Les systèmes intumescents classiques sont des matériaux qui, sous l’effet d’un flux thermique, forment à leur surface un « char » dont la structure alvéolaire lui confère une faible conductivité thermique, ce qui limite les transferts de chaleur. Cette barrière protectrice diminue également la vitesse de diffusion des gaz issus de la pyrolyse du polymère vers la zone de combustion ainsi que la vitesse de décomposition du matériau. Sur le plan chimique, le polymère ou ses produits de décomposition réagissent avec certains composants du matériau[4],[5].
Outre la matrice polymère, les formulations d’intumescents classiques comportent en général les ingrédients suivants[4],[5] :
- Un acide (acide borique, acide phosphorique, acide sulfurique) ou une source d'acide organique (phosphates d’urée, phosphates de mélamine) ou inorganique (borates d’ammonium, phosphate d’ammonium, phosphate de diammonium, polyphosphate d’ammonium, sulfate d’ammonium).
- Un composé source de carbone, généralement un polyalcool susceptible de se déshydrater tel que le pentaérythritol, un sucre simple (arabinose, maltose) ou un polysaccharide (cellulose, amidon).
- Un agent gonflant générant des gaz non combustibles sous l’effet de la chaleur tel que la mélamine (NH3, H2O, CO2), la guanidine (NH3, H2O, CO2) ou l’urée (NH3, H2O, CO2).
En général, une formulation intumescente comporte un composé appartenant à chacune des trois classes précédentes, néanmoins certains composés peuvent remplir plusieurs fonctions. Par exemple, le polyphosphate d’ammonium peut à la fois jouer le rôle de source d’acide (libération d’acide phosphorique à des températures comprises entre 150°C et 250°C) et d’agent gonflant (libération d’ammoniac). En outre, l’association des trois ingrédients ne conduit pas nécessairement à un phénomène d’intumescence, dans la mesure où il est nécessaire que les processus physico-chimiques conduisant à la formation du char se déroulent dans une séquence appropriée tandis que la température augmente.
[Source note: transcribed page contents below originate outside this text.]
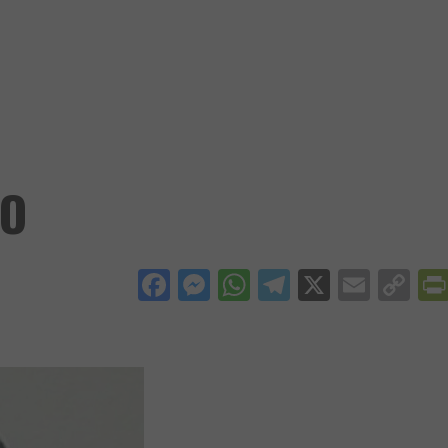
ZO
Facebook
Messenger
WhatsApp
Telegram
X
Email
Co
Li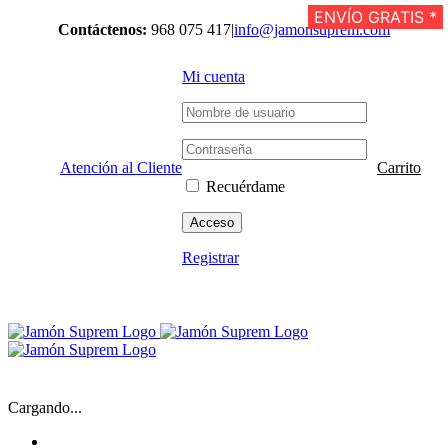
Saltar
ENVÍO GRATIS *
Contáctenos:
968 075 417
|
info@jamonsuprem.com
al
contenido
Mi cuenta
Atención al Cliente
Carrito
Recuérdame
Registrar
Cargando...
Sous l’effet de la chaleur, des réactions d'estérification ont lieu entre les acides ou leurs précurseurs et les polyalcools. Ces réactions entrainent une libération d’eau et la formation de structures polycycliques qui se décomposent par la suite pour former des doubles liaisons. Les agents gonflants se décomposent également pour libérer des gaz non combustibles. Le polymère forme à la surface une peau empêchant les gaz de s’échapper. Enfin, des réactions de Diels-Alder génèrent des structures aromatiques par condensation de chaines polymères dotées de doubles liaisons, ce qui conduit à la formation du char par rigidification de la mousse formée à la surface du matériau. La couche en expansion protège le substrat d’une décomposition sous-jacente sous l’effet de la chaleur et son épaisseur peut être 50 à 100 fois supérieure à celle de la couche originale[3].
Systèmes intumescents à base de composés minéraux expansibles
Les systèmes intumescents à base de composés minéraux expansibles sont des matériaux comportant dans leur formulation un composé minéral dont la structure est constituée de feuillets, tels que le graphite ou un silicate alcalin, et une source de gaz non combustibles, telle qu’un agent d’intercalation pour le graphite expansible ou de l’eau pour les silicates alcalins.
Les systèmes intumescents à base de graphite expansible comportent entre les feuillets de graphites des agents d’intercalation. Sous l’effet de la chaleur, ces molécules se décomposent en générant des gaz, ce qui écarte les feuillets les uns des autres et entraine l’expansion des particules de graphite jusqu’à 300 fois leur volume initial. L’acide sulfurique est un exemple d’agent d’intercalation couramment utilisé. Sa décomposition et une réaction redox avec le carbone aboutit à la formation d’eau, de dioxyde de carbone et de dioxyde de soufre gazeux responsables de l’expansion. Exposé à une flamme, le graphite expansible produit une couche de graphite expansé isolante à la surface du matériau, ce qui le protège de la chaleur et empêche la diffusion de produits de décomposition gazeux et combustibles du polymère susceptibles d’alimenter la flamme[5].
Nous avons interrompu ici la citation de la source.